So, as I said, I have grown up really loving neurosurgery. So it hurt me to take out the neurosurgery, and it hurt me to take out the science. But I kept trying to look at it from the perspective of the reader. And we learned this with the course that we did with the AWC, which is that L.A. Larkin taught us not only to look at the thriller genre from the perspective of someone who’s writing it, but to look at that from the perspective of someone who’s reading it. And to ask yourself, what is that you want? What are your expectations? How fast do you want to be turning those pages? What do you want at the end of each chapter?

And so when I looked at it from the perspective of a reader – and I am a very avid and passionate and often critical reader – when I looked at, when I put that hat on, it really helped me in letting go of so much of the science. And also some of the grief. Because the other thing that this novel explores is grief. And that grief was initially based on conversations and a relationship I have with one of the first friends I made in the world, my childhood friend, who lost her own daughter at a young age. And so the main character in my novel has lost a child. And a lot of the exploration of grief in this novel was my friend’s own journey through her grief and her relationship with God and her faith as a result of this terrible loss of her child. And it was important to write that in that novel, and to give Noah, the character, all of that history and that emotional baggage. And it was important for my friend to read it and it was important for me to write it. But it was also important to at a certain point be able to let go of that and to pull it back out.

So it was a continuous process. And then eventually when the manuscript went to Pan MacMillan, I sat down with their team and they were brilliant. They really very respectfully took me through that editorial process and showed me what they thought could be improved by pulling out. And so that rewriting process with them didn’t actually involve me rewriting scenes or adding scenes in. A lot of it was just about learning when and where to have the confidence to take a little bit out.

Valerie

So you were already well on your way with your novel. And then you decided to do a course at the Australian Writers Centre. So why did you?

Shankari

Because I had got to the point where I just couldn’t help myself any more. I had produced this manuscript. And I had produced it very quickly over time. I was very determined to get this piece done. And I had set myself the Stephen King challenge, which is you put super glue on your bum, you shut the door, and you write for six to eight hours a day. And you aim to produce, I think Stephen King aims to produce about 3,000 words a day. And I set myself, because it was the school summer holidays, I could only write very…. so I think I’d set myself a thousand words a day during this period.
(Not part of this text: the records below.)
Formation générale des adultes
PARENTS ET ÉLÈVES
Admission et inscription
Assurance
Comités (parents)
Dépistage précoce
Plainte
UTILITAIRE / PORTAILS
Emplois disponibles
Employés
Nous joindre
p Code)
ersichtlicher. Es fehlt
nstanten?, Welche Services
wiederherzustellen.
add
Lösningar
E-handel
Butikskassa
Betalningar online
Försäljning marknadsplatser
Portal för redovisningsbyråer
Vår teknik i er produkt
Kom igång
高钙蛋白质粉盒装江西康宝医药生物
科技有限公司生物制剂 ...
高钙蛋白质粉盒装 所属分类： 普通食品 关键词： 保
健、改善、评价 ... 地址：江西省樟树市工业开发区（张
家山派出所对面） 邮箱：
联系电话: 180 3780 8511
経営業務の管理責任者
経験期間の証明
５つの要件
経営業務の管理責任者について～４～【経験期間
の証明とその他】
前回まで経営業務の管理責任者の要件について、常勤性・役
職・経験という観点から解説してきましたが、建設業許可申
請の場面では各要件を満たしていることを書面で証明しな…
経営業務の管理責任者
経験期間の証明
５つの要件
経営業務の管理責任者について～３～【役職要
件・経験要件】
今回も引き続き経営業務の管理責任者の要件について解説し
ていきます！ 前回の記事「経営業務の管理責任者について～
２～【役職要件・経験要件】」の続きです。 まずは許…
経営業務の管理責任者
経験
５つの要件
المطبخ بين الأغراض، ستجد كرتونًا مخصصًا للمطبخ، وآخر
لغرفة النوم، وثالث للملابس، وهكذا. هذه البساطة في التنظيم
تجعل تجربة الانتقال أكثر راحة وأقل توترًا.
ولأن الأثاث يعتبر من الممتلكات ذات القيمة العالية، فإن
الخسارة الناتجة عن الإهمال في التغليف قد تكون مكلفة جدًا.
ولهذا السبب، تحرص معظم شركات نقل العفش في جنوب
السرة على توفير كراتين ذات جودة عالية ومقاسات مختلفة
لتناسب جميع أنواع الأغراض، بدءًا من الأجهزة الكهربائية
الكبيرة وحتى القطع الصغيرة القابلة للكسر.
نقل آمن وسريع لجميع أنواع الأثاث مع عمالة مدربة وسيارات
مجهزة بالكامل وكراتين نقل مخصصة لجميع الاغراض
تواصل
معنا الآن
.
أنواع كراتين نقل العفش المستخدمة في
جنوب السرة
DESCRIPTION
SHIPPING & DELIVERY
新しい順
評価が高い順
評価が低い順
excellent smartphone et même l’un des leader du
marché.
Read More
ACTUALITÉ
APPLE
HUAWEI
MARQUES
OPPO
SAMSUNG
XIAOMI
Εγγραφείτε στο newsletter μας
And at the end of that period I had produced something like 70,000 words. And I read it and I thought, I love the concept, I love the main character Noah, and this sidekick had emerged, Sahara, the undercover secret agent and assassin. Sahara had emerged. And I loved them both. And I loved the scientist, the third part of this triangle. There’s a scientist in South Asia, the rogue scientist that they must investigate. But I just knew that I wasn’t doing them justice. I knew that I was almost there, but not quite.

Valerie

How did you know?

Shankari

I don’t know. When you read a novel, you read a book, you watch a film, and you think – that’s brilliant. Or you read something and you think, actually, that needed something more. It was missing something. And I couldn’t put my hand on what it was missing.
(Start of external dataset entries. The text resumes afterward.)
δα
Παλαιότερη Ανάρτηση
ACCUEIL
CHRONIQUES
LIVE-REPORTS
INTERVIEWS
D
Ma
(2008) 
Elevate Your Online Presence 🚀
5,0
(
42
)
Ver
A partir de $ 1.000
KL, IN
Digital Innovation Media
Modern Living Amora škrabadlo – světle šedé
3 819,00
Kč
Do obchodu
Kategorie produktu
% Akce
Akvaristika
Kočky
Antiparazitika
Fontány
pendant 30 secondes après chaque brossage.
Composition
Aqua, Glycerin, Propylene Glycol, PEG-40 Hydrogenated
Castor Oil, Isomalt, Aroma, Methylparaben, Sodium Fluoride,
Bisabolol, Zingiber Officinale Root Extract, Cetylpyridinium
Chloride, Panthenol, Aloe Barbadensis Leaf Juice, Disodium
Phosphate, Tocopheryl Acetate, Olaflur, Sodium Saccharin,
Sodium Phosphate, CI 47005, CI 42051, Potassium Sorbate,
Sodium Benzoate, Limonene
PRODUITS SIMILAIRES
I was confident by then in certain elements of it. I was confident of the plot… No, actually, no. Confident of the characters, let me reframe, I was confident of the concept, confident of the characters, but felt that the plot and what they were doing, what I was enabling them to do and what they were doing was not enough. And I just couldn’t work out how to fix it. So I was listening to podcasts, I was reading textbooks on writing, I was deconstructing thrillers, I was watching thrillers. I just couldn’t do it myself.

Valerie

Right. And so what about the course changed or made it click for you to figure out what you needed to change to make it work?

Shankari

Every minute of that course was useful, and I wish that I had done it months before I had started on the project. It just, from the beginning, L.A. Larkin was very, very direct and brutal about the concept thriller. And I like that. I’m a lawyer. She’s very respectful, and very kind, but incredibly direct.

And she knows the genre. So she was able to break down the thriller into its conventions. And to say this is what works, and we know that this works. Because there’s this body of brilliant thrillers that tell us that this works. And readers tell us that this works. So trust the conventions of the genre. And you are allowed to play with them. And she encouraged us to do that in the future, but once we had fully understood those conventions.
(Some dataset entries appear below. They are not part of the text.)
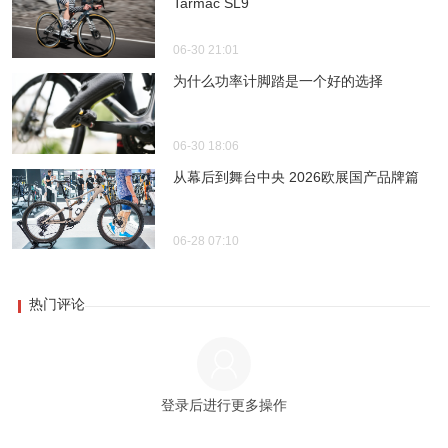
Tarmac SL9
06-30 21:01
为什么功率计脚踏是一个好的选择
06-30 18:06
从幕后到舞台中央 2026欧展国产品牌篇
06-28 07:10
热门评论
登录后进行更多操作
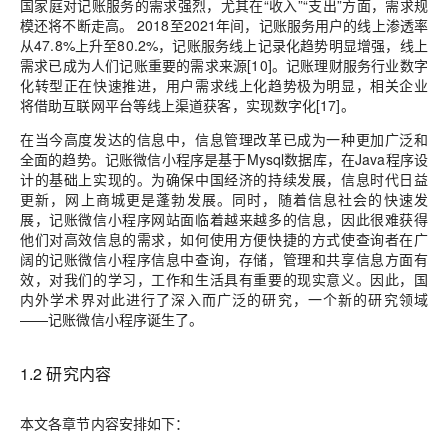
国家庭对记账服务的需求强烈，尤其在“收入”“支出”方面，需求规
模还将不断走高。 2018至2021年间，记账服务用户的线上渗透率
从47.8%上升至80.2%，记账服务线上记录化趋势明显增强，线上
需求已成为人们记账重要的需求来源[10]。记账理财服务行业数字
化转型正在快速推进，用户需求线上化趋势极为明显，相关企业
将借助互联网平台等线上渠道获客，实现数字化[17]。
在当今高度发达的信息中，信息管理改革已成为一种更加广泛和
全面的趋势。记账微信小程序是基于Mysql数据库，在Java程序设
计的基础上实现的。为确保中国经济的持续发展，信息时代日益
更新，网上商城更是蓬勃发展。同时，随着信息社会的快速发
展，记账微信小程序网站面临着越来越多的信息，因此很难获得
他们对高效信息的需求，如何使用方便快捷的方式使查询者在广
阔的记账微信小程序信息中查询，存储，管理和共享信息方面有
效，对我们的学习，工作和生活具有重要的现实意义。因此，国
内外学术界对此进行了深入而广泛的研究，一个新的研究领域
——记账微信小程序诞生了。
1.2 研究内容
本文各章节内容安排如下：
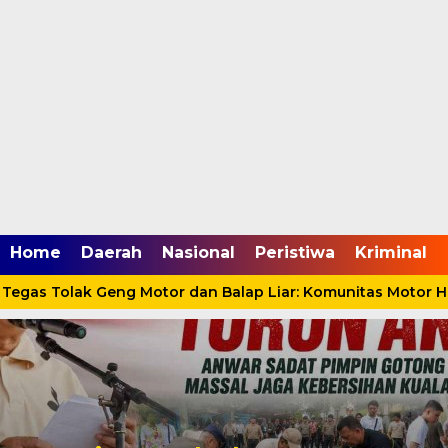
mgid.com, 522897, DIRECT, d4c29acad76ce94f
Home
Daerah
Nasional
Peristiwa
Kriminal
egas Tolak Geng Motor dan Balap Liar: Komunitas Motor Har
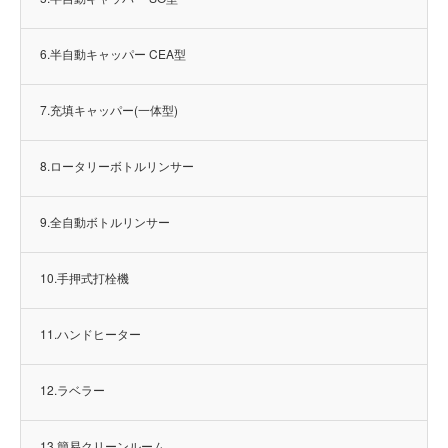
6.半自動キャッパー CEA型
7.充填キャッパー(一体型)
8.ロータリーボトルリンサー
9.全自動ボトルリンサー
10.手押式打栓機
11.ハンドヒーター
12.ラベラー
13.簡易クリーンルーム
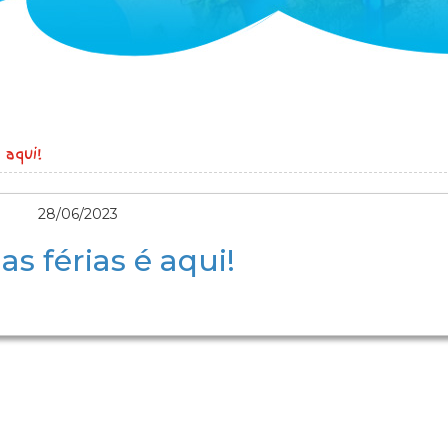
 aqui!
28/06/2023
as férias é aqui!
So the course was about breaking down the genre and looking at the components, and looking at real examples. And examples that resonated with me. Because a theoretical discussion of how to write a thriller isn’t actually going to help me. And she’s a brilliant writer, and she’s really not about let’s create a paint by numbers thriller. She’s about understanding what works, and then working out how to deliver that.

And so we then looked at a number of thrillers, both novels and films, and when you’re viewing it critically, with a mindset of understanding those conventions, you see what the author or the writer is doing. And you realise then, you have this awareness, you’re simultaneously the writer and the audience, or the writer and the reader, and you can see what the writer is doing. And you can sense yourself as the audience responding to it. And it’s a fascinating heightened awareness that you have after you’ve done this course of this genre that you previously had the audacity to think you’d just sit down and pen a thriller, pen a thriller today!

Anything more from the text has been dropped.